Another downtown "unpretentious" atmosphere that is here to stay. The cheap buffet has warning signs not to overfill past the ability to close the white plastic top of the to go container. The ribs are way too red. The food is so less than average, but quick to get and they are doing an amazingly consistent business near the train.

  • Tenjin

This is the one! Sushi and sashimi cannot be beat. So good. There is a difference and this is where it can be found. Simple restaurant. Nicer atmosphere because it is in the Syosset Plaza right off the Rt 135 expressway and on Jericho Tpk. This is syossets only quasi above average strip mall. Get the sashimi lunchbox before 2:30 or you will be sent back out.

  • Ralphs Ices

This place looks horrible as it is a shack way down the Jericho Tpk. almost near if not bordering on Jericho in the long road strip no one seems to want to dress up. On the shared lot of a body shop, and next to a bright yellow deli posing cheap breakfast specials and heros, This Ralphs got off to another phenomenal Syosset start. Syosset residents leave the residential area, travel west on Jericho Tpk. endanger themselves trying to turn left across the busiest part of Jericho Tpk going around a fast curve.. to struggle to find a spot in the lot shared with four mismatched entities (RVs, Fine Italian Restaurant, Old body shop, cheap Deli) so they may all wait on a wrap around line in August for an ice. I do this often.

  • Friendlys

Competition to Ralphs? No. The people look completely different at both places and are not the same customers. The Ralphs people are all thin. Friendlys Ice Cream.. not all thin but vary in size. They have a mean double chocolate icecream which blends well with pecan, which will tempt you if you go there.

The Syosset Movies Edit

There is no movie theater in the whole town. Blockbuster or cable are the residents access to convenient movies. That or travel to the newly opened movies in north Jericho.  But Blockbuster closed, so...

Syosset Art Edit

I have found no sign of art in Syosset. Travel down to Woodbury for art in local galleries. Syosset has a large framing shop that sells inexpensive prints, or frames your art

Syosset Business Edit

Syosset business groups are many. The main groups include the Syosset Chamber of Commerce and the Kiwannis club.

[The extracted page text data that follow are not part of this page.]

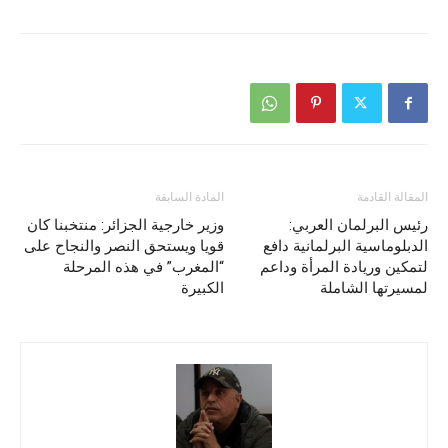
المقالة القادمة
المادة السابقة
رئيس البرلمان العربي:
وزير خارجية الجزائر: منتخبنا كان
الدبلوماسية البرلمانية دافع
قويا ويستحق النصر والنجاح على
لتمكين وريادة المرأة وداعم
“المغرب” في هذه المرحلة
لمسيرتها الشاملة
الكبيرة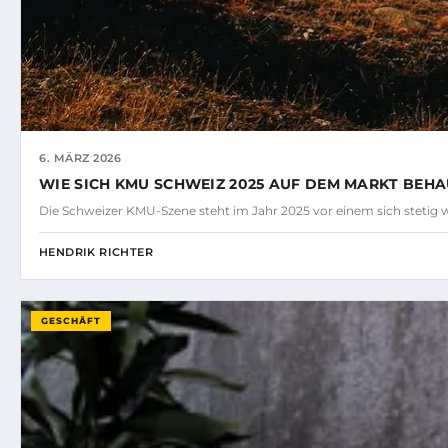
6. MÄRZ 2026
WIE SICH KMU SCHWEIZ 2025 AUF DEM MARKT BEH
Die Schweizer KMU-Szene steht im Jahr 2025 vor einem sich steti
HENDRIK RICHTER
GESCHÄFT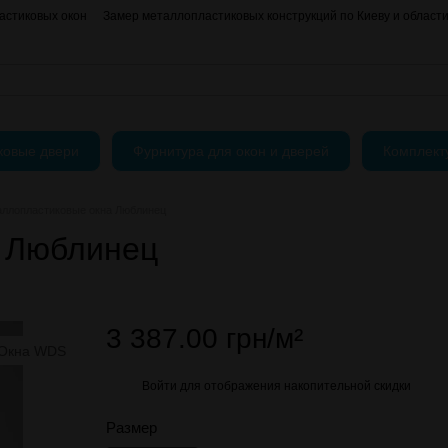
астиковых окон
Замер металлопластиковых конструкций по Киеву и област
О нас
Контактная информация
АКЦИИ
Блог
Пользовательское согла
ковые двери
Фурнитура для окон и дверей
Комплек
ллопластиковые окна Люблинец
а Люблинец
3 387.00 грн/м²
Войти
для отображения накопительной скидки
%
Размер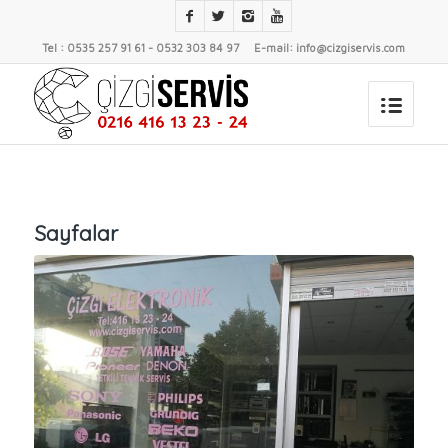
Tel : 0535 257 91 61 - 0532 303 84 97 E-mail: info@cizgiservis.com
Sayfalar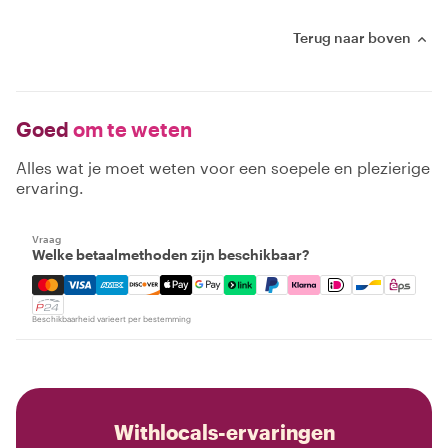
Terug naar boven
Goed
om te weten
Alles wat je moet weten voor een soepele en plezierige
ervaring.
Vraag
Welke betaalmethoden zijn beschikbaar?
Mastercard, Visa, Amex, Discover, Apple Pay, Google Pay
Beschikbaarheid varieert per bestemming
Withlocals-ervaringen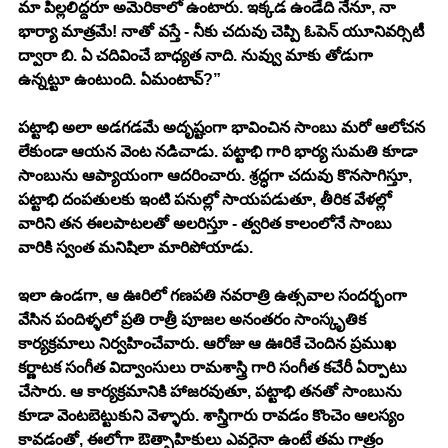
మా పిల్లలిద్దరూ అమెరికాలో ఉంటారు. ఇక్కడ ఉండేది నేనూ, నా 
భార్యా మాత్రమే! నాతో వస్తే - నీకు చదువు చెప్పి ఓపెన్ యూనివర్సిటీ 
ద్వారా బి. ఏ చదివించే బాధ్యత నాది. నువ్వు మాకు తోడుగా 
ఉన్నట్టూ ఉంటుంది. ఏమంటావ్?” 
పట్టాభి అలా అడగడమే అదృష్టంగా భావించిన సాంబు మరో ఆలోచన 
లేకుండా ఆయన వెంట నడిచాడు. పట్టాభి గారి భార్య సుమతి కూడా 
సాంబును ఆప్యాయంగా ఆదరించారు. శ్రద్ధగా చదువు కొనసాగిస్తూ, 
పట్టాభి దంపతులకు ఇంటి పనుల్లో సాయపడుతూ, తీరిక వేళల్లో 
వారిని తన ఈలపాటలతో అలరిస్తూ - త్వరిత కాలంలోనే సాంబు 
వారికి స్వంత మనిషిలా మారిపోయాడు. 
ఇలా ఉండగా, ఆ ఊరిలో గణపతి నవరాత్రి ఉత్సవాల సందర్భంగా 
వేసిన పందిళ్ళలో ప్రతి రాత్రీ పూజల అనంతరం సాంస్కృతిక 
కార్యక్రమాలు నిర్వహించేవారు. ఆరోజు ఆ ఊరికే చెందిన ప్రముఖ 
కర్ణాటక సంగీత విద్వాంసులు రామశాస్త్రి గారి సంగీత కచేరీ ఏర్పాటు 
చేసారు. ఆ కార్యక్రమానికి హాజరవుతూ, పట్టాభి తనతో సాంబును 
కూడా వెంటబెట్టుకుని వెళ్ళారు. శాస్త్రిగారు రావడం కొంచెం ఆలస్యం 
కావడంతో, ఈలోగా ఔత్సాహికులు ఎవరైనా ఉంటే తమ గాత్రం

The Highly Controversial Syosset Mall Edit

Picketing, lobbying, letter writing... to stop the Syosset Mall from coming to the part of Syosset that is very far south of the village and south of Jericho Tpk area, all the way over by Jericho and the Long Island Expressway at the sight of an old polluted superfund site known as the Cerro Wire plant. They are cleaning it up and plan to put an upscale mall with high end retailers and nice cafes.